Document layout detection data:
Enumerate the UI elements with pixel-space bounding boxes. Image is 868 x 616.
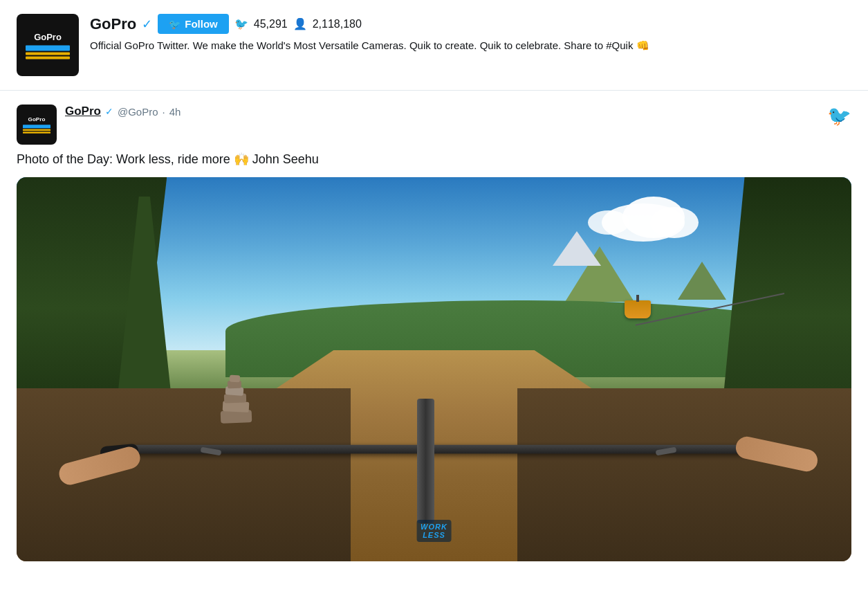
tweet-avatar: GoPro [17, 105, 57, 145]
mountain-snow-cap [553, 231, 601, 266]
verified-badge: ✓ [142, 17, 152, 32]
profile-name: GoPro [90, 15, 136, 33]
profile-bio: Official GoPro Twitter. We make the Worl… [90, 38, 712, 54]
clouds [588, 197, 726, 252]
tweet-account-name[interactable]: GoPro [65, 105, 101, 118]
profile-avatar: GoPro [17, 14, 79, 76]
twitter-bird-icon: 🐦 [169, 19, 181, 30]
svg-text:GoPro: GoPro [34, 32, 62, 42]
svg-rect-3 [26, 53, 70, 55]
tweet-text: Photo of the Day: Work less, ride more 🙌… [17, 150, 851, 169]
svg-rect-2 [26, 46, 70, 51]
tweet-twitter-logo: 🐦 [827, 105, 851, 127]
tweets-count: 45,291 [254, 18, 288, 30]
ground-right [517, 388, 851, 561]
tweet-image-container: WORKLESS [17, 177, 851, 561]
tweet-handle[interactable]: @GoPro [118, 106, 158, 118]
gondola [625, 300, 651, 318]
tweet-meta: GoPro ✓ @GoPro · 4h [65, 105, 827, 118]
svg-rect-9 [23, 132, 50, 134]
profile-info: GoPro ✓ 🐦 Follow 🐦 45,291 👤 2,118,180 Of… [90, 14, 851, 54]
followers-count: 2,118,180 [313, 18, 362, 30]
profile-name-row: GoPro ✓ 🐦 Follow 🐦 45,291 👤 2,118,180 [90, 14, 851, 34]
rock-cairn [217, 371, 255, 423]
follow-label: Follow [185, 18, 218, 30]
svg-rect-4 [26, 57, 70, 60]
tweet-image: WORKLESS [17, 177, 851, 561]
tweet-separator: · [163, 106, 165, 118]
profile-section: GoPro GoPro ✓ 🐦 Follow 🐦 45,291 👤 2,118,… [0, 0, 868, 91]
tweet-time: 4h [169, 106, 181, 118]
svg-text:GoPro: GoPro [28, 116, 46, 123]
follow-button[interactable]: 🐦 Follow [158, 14, 229, 34]
tweet-section: GoPro GoPro ✓ @GoPro · 4h 🐦 Photo of the… [0, 91, 868, 575]
tweet-verified-badge: ✓ [105, 106, 113, 117]
svg-rect-7 [23, 125, 50, 128]
workless-text: WORKLESS [416, 520, 452, 542]
mountain2 [678, 262, 726, 300]
followers-icon: 👤 [293, 17, 307, 30]
tweet-header: GoPro GoPro ✓ @GoPro · 4h 🐦 [17, 105, 851, 145]
tweets-icon: 🐦 [234, 17, 248, 30]
tweet-name-row: GoPro ✓ @GoPro · 4h [65, 105, 827, 118]
svg-rect-8 [23, 129, 50, 132]
stem [417, 399, 434, 523]
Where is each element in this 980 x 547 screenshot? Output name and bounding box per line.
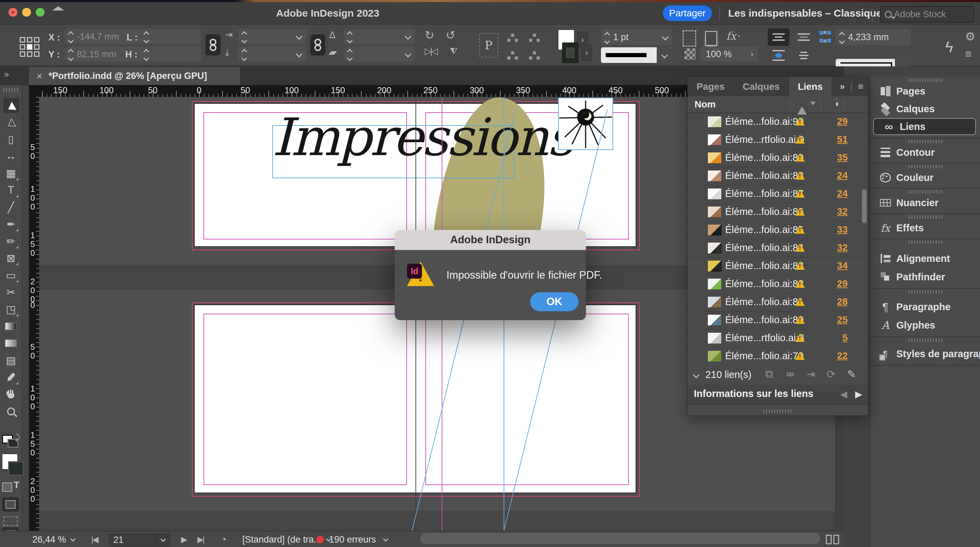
link-page-number[interactable]: 22: [824, 350, 848, 361]
frame-tool[interactable]: ⊠: [3, 250, 19, 266]
link-name[interactable]: Éléme...rtfolio.ai:8: [725, 332, 804, 343]
close-tab-icon[interactable]: ×: [37, 70, 43, 82]
constrain-scale-link[interactable]: [310, 34, 325, 56]
relink-icon[interactable]: ∞: [786, 368, 794, 380]
link-page-number[interactable]: 51: [824, 134, 848, 145]
ok-button[interactable]: OK: [530, 292, 579, 311]
select-next-icon[interactable]: [533, 51, 536, 54]
link-page-number[interactable]: 33: [824, 224, 848, 235]
link-name[interactable]: Éléme...folio.ai:84: [725, 242, 804, 253]
share-button[interactable]: Partager: [663, 5, 712, 21]
free-transform-tool[interactable]: ◳: [3, 301, 19, 317]
link-name[interactable]: Éléme...folio.ai:90: [725, 116, 804, 127]
link-row[interactable]: Éléme...folio.ai:90!29: [688, 113, 868, 131]
selection-tool[interactable]: ▶: [3, 97, 20, 114]
eyedropper-tool[interactable]: [3, 369, 19, 385]
link-row[interactable]: Éléme...folio.ai:81!28: [688, 293, 868, 312]
line-tool[interactable]: ╱: [3, 199, 19, 215]
dock-item-effets[interactable]: fxEffets: [870, 219, 980, 237]
name-column-header[interactable]: Nom: [695, 99, 716, 110]
dock-item-styles-de-paragrap-[interactable]: ¶Styles de paragrap...: [870, 345, 980, 362]
headline-text-frame[interactable]: [272, 125, 514, 178]
modified-warning-icon[interactable]: !: [795, 171, 805, 180]
gradient-tool[interactable]: [3, 318, 19, 334]
rotate-ccw-button[interactable]: ↺: [446, 28, 456, 42]
horizontal-scrollbar-thumb[interactable]: [420, 533, 820, 544]
constrain-proportions-link[interactable]: [205, 34, 221, 56]
last-page-button[interactable]: ▶|: [197, 531, 204, 547]
dock-grip[interactable]: [908, 290, 943, 294]
panel-tab-pages[interactable]: Pages: [688, 77, 734, 96]
screen-mode-button[interactable]: [3, 517, 18, 526]
workspace-switcher[interactable]: Les indispensables – Classique: [728, 8, 892, 19]
dock-grip[interactable]: [908, 190, 943, 194]
panel-menu-icon[interactable]: ≡: [858, 81, 863, 92]
dock-item-pages[interactable]: Pages: [870, 83, 980, 100]
edit-original-icon[interactable]: ✎: [847, 368, 856, 381]
link-row[interactable]: Éléme...rtfolio.ai:9!51: [688, 130, 868, 149]
link-row[interactable]: Éléme...folio.ai:88!24: [688, 167, 868, 185]
next-page-button[interactable]: ▶: [181, 531, 186, 547]
pen-tool[interactable]: ✒: [3, 216, 19, 232]
select-content-icon[interactable]: [533, 34, 536, 37]
status-filter-dropdown[interactable]: [810, 102, 816, 105]
page-column-header-icon[interactable]: [836, 98, 838, 106]
opacity-field[interactable]: 100 % ›: [700, 47, 758, 62]
link-row[interactable]: Éléme...folio.ai:84!32: [688, 239, 868, 258]
link-name[interactable]: Éléme...folio.ai:79: [725, 350, 804, 362]
pages-side-by-side-button[interactable]: [825, 535, 840, 544]
document-tab[interactable]: × *Portfolio.indd @ 26% [Aperçu GPU]: [29, 67, 240, 85]
link-name[interactable]: Éléme...folio.ai:86: [725, 206, 804, 217]
error-status[interactable]: 190 erreurs: [317, 531, 388, 547]
scissors-tool[interactable]: ✂: [3, 285, 19, 300]
rotation-angle-combo[interactable]: [344, 29, 415, 44]
modified-warning-icon[interactable]: !: [795, 243, 805, 252]
adobe-stock-search[interactable]: Adobe Stock: [880, 6, 974, 22]
dock-item-paragraphe[interactable]: ¶Paragraphe: [870, 298, 980, 315]
width-field[interactable]: [140, 29, 202, 44]
direct-selection-tool[interactable]: ▷: [3, 114, 19, 130]
links-scrollbar-thumb[interactable]: [862, 189, 867, 223]
height-field[interactable]: [140, 47, 202, 62]
type-tool[interactable]: T: [3, 182, 19, 198]
link-page-number[interactable]: 25: [824, 314, 848, 325]
page-tool[interactable]: ▯: [3, 131, 19, 147]
modified-warning-icon[interactable]: !: [795, 279, 805, 288]
dock-grip[interactable]: [908, 215, 943, 219]
link-row[interactable]: Éléme...rtfolio.ai:8!5: [688, 329, 868, 348]
link-name[interactable]: Éléme...folio.ai:82: [725, 278, 804, 289]
link-page-number[interactable]: 32: [824, 242, 848, 253]
rectangle-tool[interactable]: ▭: [3, 267, 19, 283]
dock-item-glyphes[interactable]: AGlyphes: [870, 317, 980, 334]
corner-options-icon[interactable]: [682, 30, 696, 47]
link-row[interactable]: Éléme...folio.ai:80!25: [688, 311, 868, 330]
flip-horizontal-button[interactable]: ▷|◁: [425, 46, 437, 56]
rotate-cw-button[interactable]: ↻: [425, 28, 434, 42]
formatting-affects-text-button[interactable]: T: [14, 480, 19, 491]
stroke-style-combo[interactable]: [601, 47, 672, 63]
panel-menu-icon[interactable]: ≡: [965, 47, 972, 60]
dock-grip[interactable]: [908, 79, 943, 82]
link-page-number[interactable]: 29: [824, 278, 848, 289]
dock-grip[interactable]: [908, 140, 943, 143]
link-page-number[interactable]: 24: [824, 188, 848, 199]
collapse-chevron-icon[interactable]: [693, 372, 700, 378]
zoom-level[interactable]: 26,44 %: [32, 531, 75, 547]
modified-warning-icon[interactable]: !: [795, 135, 805, 143]
dock-item-liens[interactable]: ∞Liens: [873, 118, 976, 135]
link-row[interactable]: Éléme...folio.ai:82!29: [688, 275, 868, 294]
link-row[interactable]: Éléme...folio.ai:79!22: [688, 347, 868, 365]
stroke-weight-combo[interactable]: 1 pt: [601, 29, 672, 45]
dock-grip[interactable]: [908, 240, 943, 244]
link-name[interactable]: Éléme...folio.ai:87: [725, 188, 804, 199]
modified-warning-icon[interactable]: !: [795, 315, 805, 324]
link-name[interactable]: Éléme...rtfolio.ai:9: [725, 134, 804, 145]
expand-panel-chevrons[interactable]: »: [840, 81, 845, 92]
modified-warning-icon[interactable]: !: [795, 351, 805, 360]
dock-item-calques[interactable]: Calques: [870, 100, 980, 118]
link-name[interactable]: Éléme...folio.ai:81: [725, 296, 804, 307]
content-collector-tool[interactable]: ▦: [3, 165, 19, 181]
link-row[interactable]: Éléme...folio.ai:89!35: [688, 149, 868, 167]
modified-warning-icon[interactable]: !: [795, 117, 805, 126]
text-wrap-button[interactable]: [793, 28, 815, 46]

• **REQUIRED ACTION**: Some lines of the records above may hold the word "horizontal". Report how many, and nothing else.

• **THE COMPLETED TASK**: 2